Dataset entries
○ ○ ○ ○ ○ ○ ○
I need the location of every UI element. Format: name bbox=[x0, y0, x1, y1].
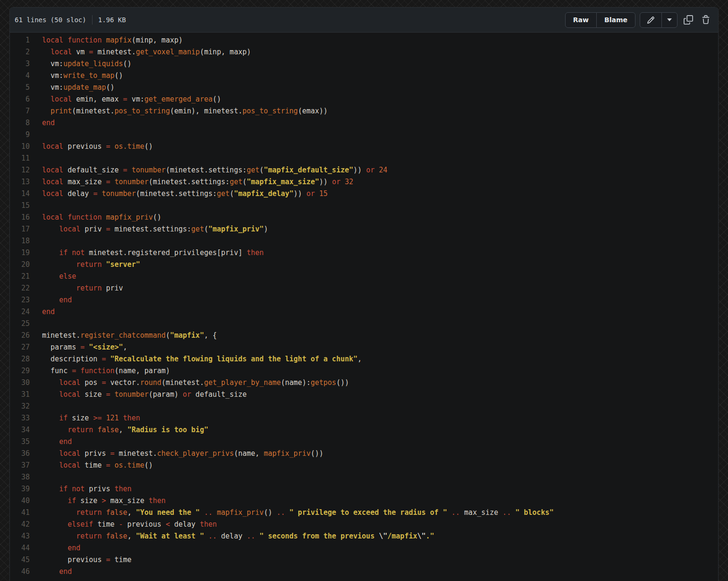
code-line: 31 local size = tonumber(param) or defau… bbox=[10, 389, 718, 401]
edit-button[interactable] bbox=[640, 12, 662, 28]
line-number[interactable]: 34 bbox=[10, 424, 30, 436]
line-number[interactable]: 24 bbox=[10, 306, 30, 318]
code-line: 33 if size >= 121 then bbox=[10, 412, 718, 424]
line-number[interactable]: 37 bbox=[10, 460, 30, 471]
line-number[interactable]: 36 bbox=[10, 448, 30, 460]
line-number[interactable]: 35 bbox=[10, 436, 30, 448]
code-line-content: end bbox=[30, 306, 55, 318]
code-line: 35 end bbox=[10, 436, 718, 448]
code-viewer: 1local function mapfix(minp, maxp)2 loca… bbox=[10, 33, 718, 581]
file-header: 61 lines (50 sloc) 1.96 KB Raw Blame bbox=[10, 8, 718, 33]
line-number[interactable]: 39 bbox=[10, 483, 30, 495]
delete-button[interactable] bbox=[699, 13, 712, 26]
line-number[interactable]: 23 bbox=[10, 294, 30, 306]
code-line-content: local delay = tonumber(minetest.settings… bbox=[30, 188, 328, 200]
code-line-content: print(minetest.pos_to_string(emin), mine… bbox=[30, 105, 328, 117]
pencil-icon bbox=[647, 16, 655, 24]
line-number[interactable]: 5 bbox=[10, 82, 30, 94]
code-line: 22 return priv bbox=[10, 282, 718, 294]
code-line-content: params = "<size>", bbox=[30, 342, 127, 353]
line-number[interactable]: 1 bbox=[10, 34, 30, 46]
code-line-content: return false, "Wait at least " .. delay … bbox=[30, 530, 434, 542]
line-number[interactable]: 3 bbox=[10, 58, 30, 70]
code-line-content: local pos = vector.round(minetest.get_pl… bbox=[30, 377, 349, 389]
line-number[interactable]: 2 bbox=[10, 46, 30, 58]
code-line-content: if size > max_size then bbox=[30, 495, 166, 507]
line-number[interactable]: 30 bbox=[10, 377, 30, 389]
line-number[interactable]: 22 bbox=[10, 282, 30, 294]
line-number[interactable]: 41 bbox=[10, 507, 30, 519]
code-line-content bbox=[30, 401, 42, 412]
line-number[interactable]: 45 bbox=[10, 554, 30, 566]
line-number[interactable]: 25 bbox=[10, 318, 30, 330]
code-line: 46 end bbox=[10, 566, 718, 578]
line-number[interactable]: 44 bbox=[10, 542, 30, 554]
code-line: 1local function mapfix(minp, maxp) bbox=[10, 34, 718, 46]
trash-icon bbox=[701, 15, 711, 25]
line-number[interactable]: 8 bbox=[10, 117, 30, 129]
line-number[interactable]: 32 bbox=[10, 401, 30, 412]
code-line-content bbox=[30, 200, 42, 212]
code-line: 14local delay = tonumber(minetest.settin… bbox=[10, 188, 718, 200]
line-number[interactable]: 20 bbox=[10, 259, 30, 271]
edit-group bbox=[640, 12, 677, 28]
line-number[interactable]: 28 bbox=[10, 353, 30, 365]
line-number[interactable]: 29 bbox=[10, 365, 30, 377]
line-number[interactable]: 16 bbox=[10, 212, 30, 223]
code-line: 44 end bbox=[10, 542, 718, 554]
code-line: 25 bbox=[10, 318, 718, 330]
line-number[interactable]: 15 bbox=[10, 200, 30, 212]
line-number[interactable]: 31 bbox=[10, 389, 30, 401]
line-number[interactable]: 10 bbox=[10, 141, 30, 153]
code-line: 26minetest.register_chatcommand("mapfix"… bbox=[10, 330, 718, 342]
divider bbox=[92, 15, 93, 25]
code-line: 10local previous = os.time() bbox=[10, 141, 718, 153]
raw-button[interactable]: Raw bbox=[565, 12, 597, 28]
line-number[interactable]: 18 bbox=[10, 235, 30, 247]
line-number[interactable]: 9 bbox=[10, 129, 30, 141]
edit-dropdown-button[interactable] bbox=[661, 12, 677, 28]
line-number[interactable]: 33 bbox=[10, 412, 30, 424]
line-count: 61 lines (50 sloc) bbox=[15, 16, 86, 24]
code-line: 34 return false, "Radius is too big" bbox=[10, 424, 718, 436]
code-line-content: local emin, emax = vm:get_emerged_area() bbox=[30, 94, 221, 105]
code-line: 6 local emin, emax = vm:get_emerged_area… bbox=[10, 94, 718, 105]
code-line: 39 if not privs then bbox=[10, 483, 718, 495]
line-number[interactable]: 21 bbox=[10, 271, 30, 282]
code-line: 5 vm:update_map() bbox=[10, 82, 718, 94]
line-number[interactable]: 40 bbox=[10, 495, 30, 507]
line-number[interactable]: 43 bbox=[10, 530, 30, 542]
code-line-content: return priv bbox=[30, 282, 123, 294]
line-number[interactable]: 17 bbox=[10, 223, 30, 235]
line-number[interactable]: 11 bbox=[10, 153, 30, 164]
line-number[interactable]: 38 bbox=[10, 471, 30, 483]
line-number[interactable]: 46 bbox=[10, 566, 30, 578]
line-number[interactable]: 19 bbox=[10, 247, 30, 259]
copy-button[interactable] bbox=[682, 13, 695, 26]
code-line: 36 local privs = minetest.check_player_p… bbox=[10, 448, 718, 460]
code-line-content: return "server" bbox=[30, 259, 140, 271]
line-number[interactable]: 6 bbox=[10, 94, 30, 105]
line-number[interactable]: 42 bbox=[10, 519, 30, 530]
line-number[interactable]: 27 bbox=[10, 342, 30, 353]
raw-blame-group: Raw Blame bbox=[565, 12, 635, 28]
code-line: 18 bbox=[10, 235, 718, 247]
line-number[interactable]: 13 bbox=[10, 176, 30, 188]
code-line-content: end bbox=[30, 436, 72, 448]
code-line-content: if not minetest.registered_privileges[pr… bbox=[30, 247, 264, 259]
line-number[interactable]: 12 bbox=[10, 164, 30, 176]
code-line-content bbox=[30, 318, 42, 330]
code-line-content: local function mapfix_priv() bbox=[30, 212, 161, 223]
line-number[interactable]: 14 bbox=[10, 188, 30, 200]
code-line-content: elseif time - previous < delay then bbox=[30, 519, 217, 530]
line-number[interactable]: 7 bbox=[10, 105, 30, 117]
file-view: 61 lines (50 sloc) 1.96 KB Raw Blame bbox=[9, 7, 719, 581]
line-number[interactable]: 4 bbox=[10, 70, 30, 82]
file-size: 1.96 KB bbox=[98, 16, 126, 24]
code-line: 30 local pos = vector.round(minetest.get… bbox=[10, 377, 718, 389]
code-line-content: vm:write_to_map() bbox=[30, 70, 123, 82]
line-number[interactable]: 26 bbox=[10, 330, 30, 342]
blame-button[interactable]: Blame bbox=[596, 12, 635, 28]
code-line: 27 params = "<size>", bbox=[10, 342, 718, 353]
code-line-content bbox=[30, 153, 42, 164]
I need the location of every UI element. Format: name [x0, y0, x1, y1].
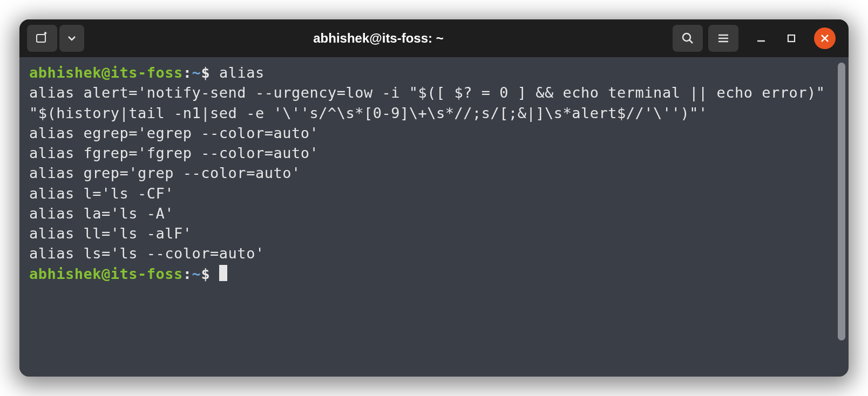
close-button[interactable] — [814, 28, 836, 49]
new-tab-icon — [35, 31, 49, 45]
maximize-icon — [787, 34, 796, 43]
output-line: alias l='ls -CF' — [29, 185, 174, 202]
hamburger-menu-button[interactable] — [708, 25, 738, 52]
titlebar[interactable]: abhishek@its-foss: ~ — [19, 19, 849, 57]
search-button[interactable] — [673, 25, 703, 52]
terminal-window: abhishek@its-foss: ~ — [19, 19, 849, 377]
svg-rect-0 — [37, 35, 45, 42]
command-input: alias — [219, 64, 265, 81]
new-tab-button[interactable] — [27, 25, 57, 52]
terminal-cursor — [219, 265, 227, 281]
prompt-separator: : — [183, 265, 192, 282]
svg-line-4 — [689, 40, 693, 43]
prompt-symbol: $ — [201, 64, 210, 81]
output-line: alias grep='grep --color=auto' — [29, 165, 301, 181]
chevron-down-icon — [67, 33, 77, 43]
output-line: alias alert='notify-send --urgency=low -… — [29, 84, 834, 121]
terminal-body[interactable]: abhishek@its-foss:~$ alias alias alert='… — [19, 57, 849, 377]
search-icon — [681, 32, 694, 45]
svg-rect-9 — [788, 35, 795, 42]
window-frame: abhishek@its-foss: ~ — [19, 19, 849, 377]
hamburger-icon — [717, 32, 729, 44]
maximize-button[interactable] — [784, 31, 799, 46]
titlebar-right-controls — [673, 25, 841, 52]
window-title: abhishek@its-foss: ~ — [313, 31, 443, 46]
prompt-path: ~ — [192, 265, 201, 282]
prompt-user-host: abhishek@its-foss — [29, 265, 183, 282]
output-line: alias la='ls -A' — [29, 205, 174, 222]
scrollbar[interactable] — [838, 63, 845, 371]
prompt-user-host: abhishek@its-foss — [29, 64, 183, 81]
prompt-symbol: $ — [201, 265, 210, 282]
output-line: alias egrep='egrep --color=auto' — [29, 125, 318, 141]
output-line: alias ls='ls --color=auto' — [29, 245, 265, 262]
output-line: alias fgrep='fgrep --color=auto' — [29, 145, 318, 161]
minimize-icon — [756, 33, 766, 43]
minimize-button[interactable] — [754, 31, 769, 46]
close-icon — [820, 33, 830, 43]
prompt-separator: : — [183, 64, 192, 81]
prompt-path: ~ — [192, 64, 201, 81]
output-line: alias ll='ls -alF' — [29, 225, 192, 242]
tab-dropdown-button[interactable] — [59, 25, 84, 52]
terminal-content[interactable]: abhishek@its-foss:~$ alias alias alert='… — [29, 63, 835, 371]
window-controls — [754, 28, 836, 49]
title-area: abhishek@its-foss: ~ — [90, 31, 667, 46]
titlebar-left-controls — [27, 25, 84, 52]
scrollbar-thumb[interactable] — [838, 63, 845, 340]
svg-point-3 — [683, 33, 690, 41]
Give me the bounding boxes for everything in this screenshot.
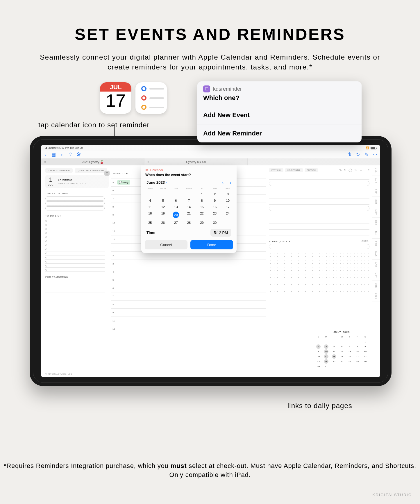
○ ○ ○ ○ ○ ○ ○
▶ _BRIEF_: Whenever the word "name" occurs in a line above, copy that line.

▶ _WRITTEN SOLUTION_:
I need the location of every UI element. Format: name bbox=[x0, y0, x1, y1].
I need the location of every UI element. Format: name [x0, y0, x1, y1].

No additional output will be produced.